As autumn advances and the nights draw in, we all begin to switch our heating on to take the chill out of the air. But instead of wall-mounted radiators, more are turning on underfloor heating , a system that emits an even warmth through the floor.It’s something that’s becoming more widespread, and not only with more people pursuing self-build dreams of the type made popular by the TV show Grand Designs. It’s more affordable than some might think, costing around the same as luxury radiators, is more efficient and does away with those irritating cold spots! Based in Honiton, Devon, Nu-Heat is the UK’s largest supplier of designed underfloor heating systems.
The company started out in 1992 employing just a handful of people and is celebrating its 25th anniversary this year with a team of more than 100. With over 70,000 systems installed, the company has also branched out into integrated renewables such as heat pumps and solar thermal systems.Nu-Heat designs bespoke systems for each project, working from house plans, and as well as single new build or renovation jobs, also works on bigger trade and commercial developments. The company works with a network of registered installers around the country.
Customer service journey
Customer service has always been important to the company and in 2014 it formalised this by becoming a member of the Institute of Customer Service. Christian Oram, Sales and Marketing Manager at Nu-Heat, explains: “We’ve always looked at the customer service journey throughout the process from first contact through to completion of a job. We pride ourselves on being an ethical sales company that takes a very consultative approach.
The industry has become more competitive over the years and we realised that bringing customer service to the forefront of what we do will improve customer satisfaction and give us a real competitive advantage. It is another way we can stand out from the crowd. The difference between eight out of ten and nine out of ten for customer satisfaction is huge.
On joining the Institute, Nu-Heat ran an initial benchmarking survey both externally and internally. The external results were pleasing, with a customer satisfaction score of 84.6%. Internally, however, it was much lower at 62.7%.”We realised that we had much more to do on the internal side,” Christian says. “Whether we were just being too harsh on ourselves, or whether we were not in fact communicating well enough through the company about the emphasis we place on customer service, it gave us the spur to up our efforts. So we began to increase the visibility of our customer service policies and processes, including beginning a formal feedback process internally for service challenges and successes.”
Steering a path
That wasn’t all the company did, though. “We also set up a Customer Service Steering Group, made up of Board members and senior management (including myself). The Steering Group sets strategy, looks at high level customer service challenges and discusses root causes.
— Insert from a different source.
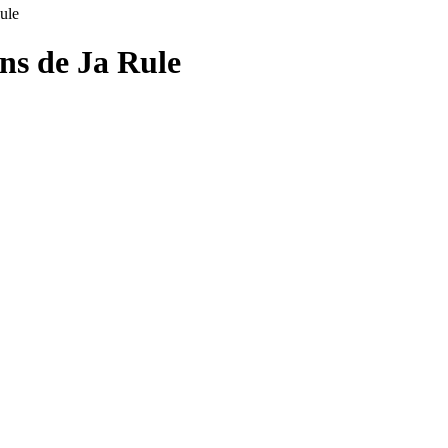
ule
ons de
Ja Rule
Then we created a Customer Service Focus Group made up of people from across departments to develop and implement any changes to our processes. In addition, we created internal customer service champions, started a recognition scheme and began sending out monthly customer feedback emails to all of our people.”
Nu-Heat then worked towards The Institute’s ServiceMark accreditation, and successfully gained it in December 2016. It is the only heating company in the UK to hold the accolade. Not only that, but the company achieved a Distinction, one of only a handful of companies in any sector to do so. The company’s external score had risen to 88.8% – a satisfying increase given that it was already starting from a high score, while the internal score shot up to 88.9%.
The ‘9 out of 10’ goal
“We were very pleased with this,” Christian says, “but we want to keep pushing ourselves to do better! We’d love to get to 90%. That’s why we’ve now embraced a ‘9 out of 10’ initiative where every member of staff sets themselves an improvement goal that would help us get to that 9 out of 10 score. It can be something big or small. For example, my first one was ‘Don’t interrupt people’ as I had a habit of doing that! My current one is ‘Establish a structure and process so everyone in my team is clear what their role is’. People have really embraced it well. Since joining The Institute, the customer service ethos has become firmly embedded in the company”.
Through following the advice of their Client Services Director at The Institute, every member of Christian’s 40-strong Sales and Marketing team, for example, has a customer service objective amongst their 4 or 5 key personal performance objectives for the year. The company’s HR manager has also become an accredited trainer to deliver The Institute’s FirstImpressions customer service training programme, and all of Nu-Heat’s people have been through it. “We’ve caught the training bug now!” Christian laughs. “FirstImpressions was our first company-wide learning and development training and now we’re rolling out leadership training too.” The company also actively participates in National Customer Service Week (1st week of October) with a variety of team-building and recognition activities through the week. “We’ve taken part for the last three years now,” Christian says. “It’s something we look forward to and everyone can enjoy.”
Christian is also clear that there has been a real return on investment for Nu-Heat from working with The Institute. The company has grown market share steadily through the last three years. Externally, repeat business on the trade side has grown by around 15%. Internally, as engagement scores have risen so sick leave has dropped significantly down by around a half. “There’s no doubt that membership has been really good for us. We make the most of it, with our ServiceMark Distinction accreditation on all our quotes, our website, our brochures and our trade show stands. Customers notice it and comment on it. It’s a point of differentiation, a real USP. Internally too, it has proved its worth. People like working for a company that is genuinely trying to be the best it can be. They want to be a part of that and are motivated when they can see you are listening to them and valuing their point of view.”